Relativistic corrections to classical physics formulae How are classical formulas in physics (such as p = mv, or kinetic energy, or maxwell distribution of speeds) treated with the appropriate relativistic correction/modification? Is it done by using the Lorentz transformation equations? Could anyone give me a few examples of relativistic corrections to classical formulae?
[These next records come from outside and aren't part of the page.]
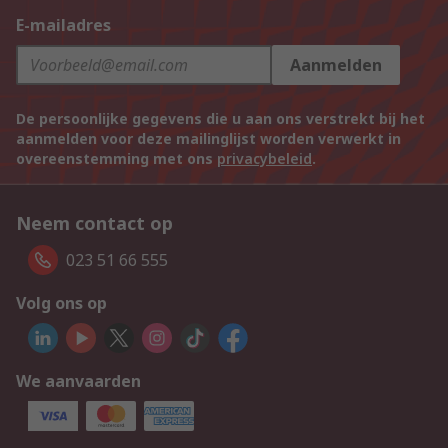
E-mailadres
Aanmelden
De persoonlijke gegevens die u aan ons verstrekt bij het
aanmelden voor deze mailinglijst worden verwerkt in
overeenstemming met ons
privacybeleid
.
Neem contact op
023 51 66 555
Volg ons op
We aanvaarden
Thanks.
 A: Alfred Centauri's wiki link certainly gives you a nice list of such things, but that entry doesn't exactly show you how such quantities reduce to their non-relativistic counterparts.  
In particular, in the context of classical mechanics, one can generically show that relativistic expressions reduce to their non-relativistic counterparts in the limit of velocities $v$ that are small compared to the speed of light $c$.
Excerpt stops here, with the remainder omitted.